Gov. Tim Walz (D-MN) was a no-show at a Minnesota House oversight hearing on Tuesday about how his administration is actively combating fraud in the state’s taxpayer-funded childcare services, notably declining to testify on the same day that the FBI raided nearly two dozen facilities in Minneapolis, including daycares, suspected of stealing federal public assistance funds.
Lawmakers on the Minnesota House Fraud Prevention and State Agency Oversight Policy Committee noted that they reached out to Walz more than a month ago, followed up multiple times, and that he had his “pick of dates” to choose from.
“This is incredibly frustrating,” said Minnesota state Rep. Kristin Robbins, the committee’s GOP chairwoman. “The governor’s decision-making over the last seven years since the first [Minnesota Office of the Legislative Auditor] reports on [state Child Care Assistance Program] fraud came out in March and April of 2019 — early in his administration — should be addressed by the governor before our committee.”
The fraud prevention committee convened anyway on Tuesday afternoon to discuss fraud in Minnesota’s federally subsidized Child Care Assistance Programs, following the 22 service providers operating out of Minneapolis who were searched that morning as part of a sweeping federal fraud investigation.
Officials say that purported autism support sites and Somali-owned daycares, including the infamously misspelled “Quality Learing Center” identified by blogger Nick Shirley in a viral video late last year, were among the bogus businesses targeted.
“Understanding how this happened is critical so we get a handle on it,” Robbins said. “As we see in the news today, this is not over. This has not been stopped. This has been going on for years, and we still have not finished the job.”
Committee members said that following weeks of no response from the governor’s office regarding whether he would attend, Walz formally declined the committee’s invitation on the eve of the oversight hearing, despite reportedly being at the Minnesota state Capitol building all day Tuesday.
“I know he’s available today,” Robbins said at Tuesday’s committee meeting. “He’s probably in the basement or somewhere in this building because tonight is the State of the State Address.”
Walz is scheduled to deliver his eighth and final State of the State Address to the Minnesota legislature on Tuesday evening. The remarks are considered a quasi-farewell speech from Walz, who withdrew his bid for a third term amid mounting scrutiny over how he handled the state’s fraud crisis.
THESE ARE THE WALZ APPOINTEES WHO FAILED TO STOP RAMPANT MINNESOTA FRAUD
“So he’s not on Jimmy Kimmel,” Robbins said. “He’s not in Spain at a global mobilization conference. He is somewhere here in this building declining to join us.”
Walz previously claimed that Republican lawmakers were conspiring in the basement of the Minnesota state Capitol to oust him instead of working on important legislation before the session ends in May.
“I would just encourage those legislators to maybe get out of the basement of the Capitol, where they’re putting on a little play,” Walz said at an earlier April event in response to an impeachment resolution introduced against him.
The resolution, sponsored by state House Republicans, accused Walz of “knowingly concealing or permitting others to conceal widespread fraud within Minnesota state-administered programs despite repeated warnings, audits, reports, and public indicators of systematic abuse.”
“Talk about a waste of time,” Walz said of the impeachment effort. “I’m gone in eight months. Just get over it and move on and do some work for your constituents that you were elected to do.”
Walz claimed credit for Tuesday’s raids, saying that they were only carried out thanks to referrals from state oversight officials.
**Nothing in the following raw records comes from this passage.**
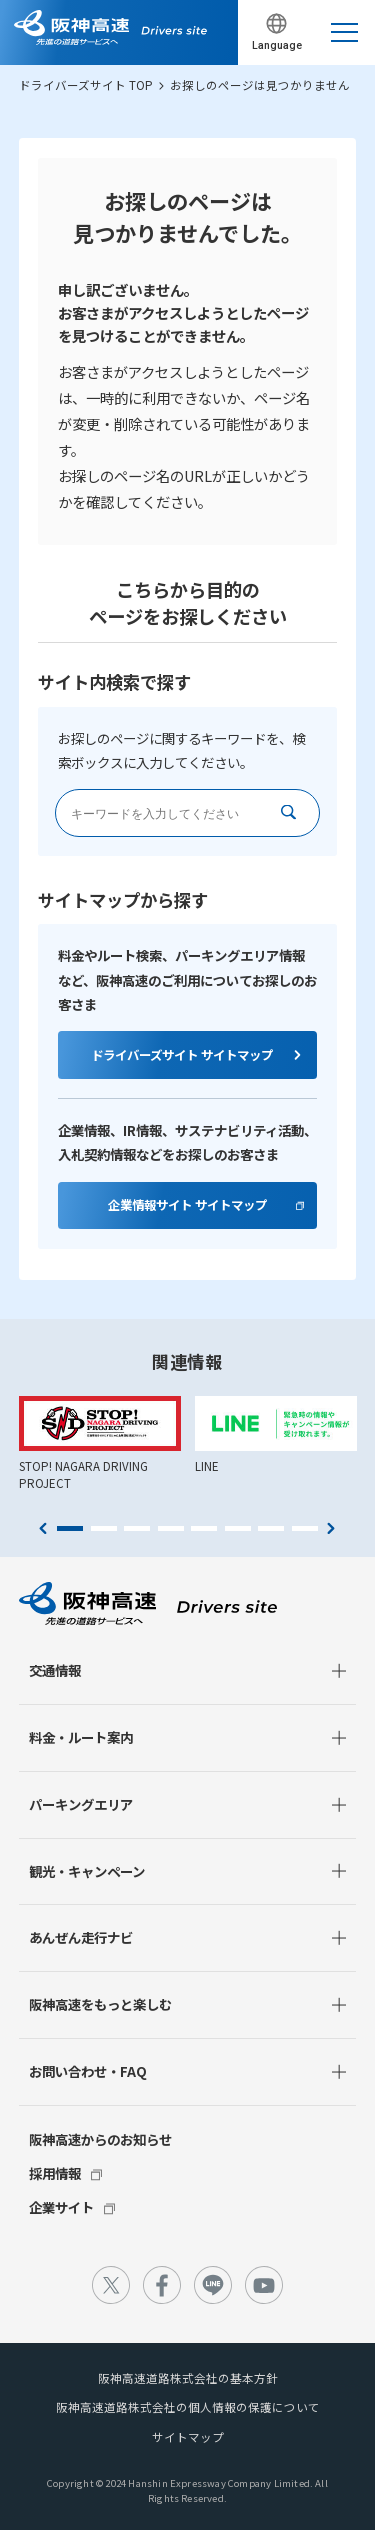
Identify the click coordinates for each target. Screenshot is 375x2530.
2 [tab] (104, 1529)
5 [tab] (204, 1529)
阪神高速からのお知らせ (100, 2139)
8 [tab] (305, 1529)
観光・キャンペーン (87, 1871)
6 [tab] (238, 1529)
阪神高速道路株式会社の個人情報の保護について (188, 2407)
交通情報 (55, 1670)
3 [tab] (137, 1529)
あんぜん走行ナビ (81, 1937)
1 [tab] (70, 1529)
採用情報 (55, 2173)
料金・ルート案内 (81, 1737)
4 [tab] (171, 1529)
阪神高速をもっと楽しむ (100, 2004)
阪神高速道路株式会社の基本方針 (188, 2378)
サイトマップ (188, 2437)
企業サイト (61, 2207)
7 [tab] (271, 1529)
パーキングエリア (81, 1804)
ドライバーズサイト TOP (86, 85)
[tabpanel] (100, 1444)
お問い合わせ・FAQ (88, 2071)
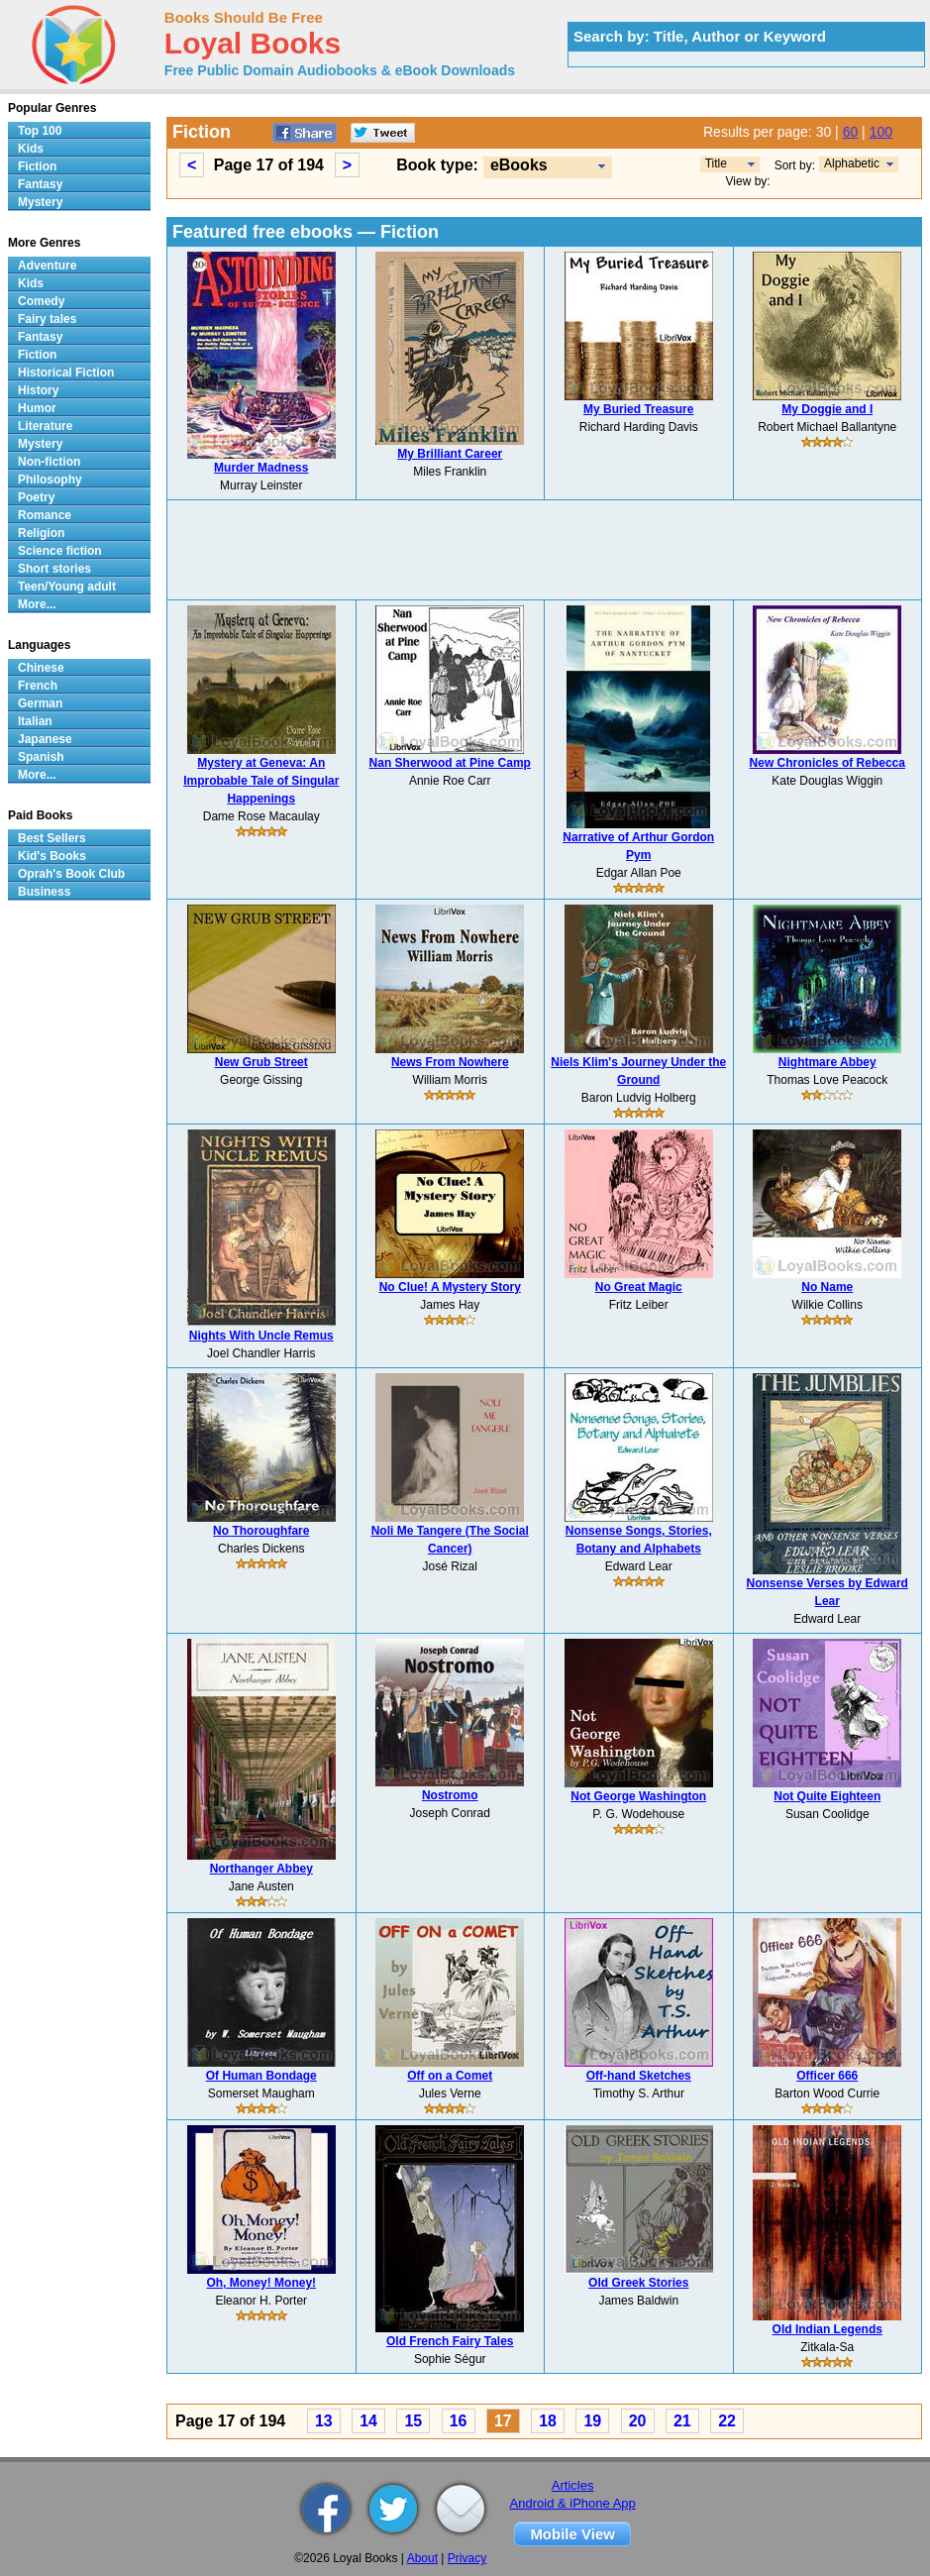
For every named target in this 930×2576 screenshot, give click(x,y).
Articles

WALZ ALLIES LED STATE AGENCIES THAT OVERSAW MASSIVE ALLEGED SOMALI DAY CARE FRAUD
“Today’s raids by state and federal law enforcement happened because our state agencies caught irregular behavior and reported it,” Walz wrote on X. “That’s how the system is supposed to work, and our agencies will keep at it as long as there are fraudsters around to put behind bars.”
FBI Director Kash Patel called out Walz for attributing the raids to state anti-fraud enforcement efforts.
“Come again?” Patel fired back in a social media statement. “This FBI and DOJ with our DHS partners drafted and executed every search warrant today. But go ahead and take credit for our work while we smoke out the fraud plaguing Minnesota under your governorship.”
The Washington Examiner contacted Walz’s office for comment.